The sensitivity of Vector BIA in detecting changes in soft tissue hydration of less than 1 L (0.64 kg of body weight) could help clinicians in routine, objective monitoring of the patients’ body fluid volume, particularly with patients who have the perception of increased body fluid volume of patients, particularly of those with the perception of increased body fluid volume.
Our findings were documented in a "real world" population by using broad criteria for age (18 to 45 yr) and BMI (16 to 31 kg/m2). Validity of results can therefore be extended to the routine clinical setting, while this is not possible for other studies on extremely selected subjects (e.g. age 18 to 38 yr, and BMI 21 to 25 kg/m2) . Finally, even if our women had been monitored only for 6 months, we are quite confident that we would have obtained more or less the same results with a longer study period. As for body weight, in other published studies the patch was used for up to 13 cycles showing no significant signs of weight gain. As for body composition, other published trials evaluating the effect of oral contraceptives on body water and body fat lasted for a maximum of 6 months [14, 26, 27, 30, 31].

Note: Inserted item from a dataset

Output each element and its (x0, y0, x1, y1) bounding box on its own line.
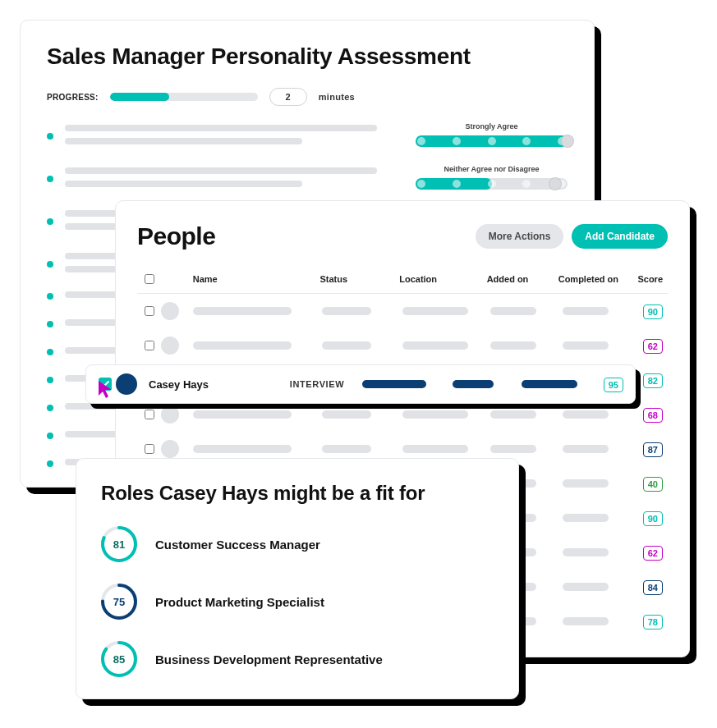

An important limitation of the study is the lack of a control group. However, a randomised controlled trial comparing a combined contraceptive method with a placebo or non-hormonal method for contraception raises ethical issues. As a rough surrogate we classified subjects according to their contraception method used in the three months before study entry (no method versus oral contraceptives versus barrier method) and we compared changes in body composition at entry and after 1 month of treatment. With Vector BIA we proved that there was neither a baseline difference nor a differential change in body composition associated with contraception methods used in the three months before.
In any case, present findings will prompt a comparative, or, if ethically acceptable, a placebo/non-hormonal controlled trial with a longer follow up period.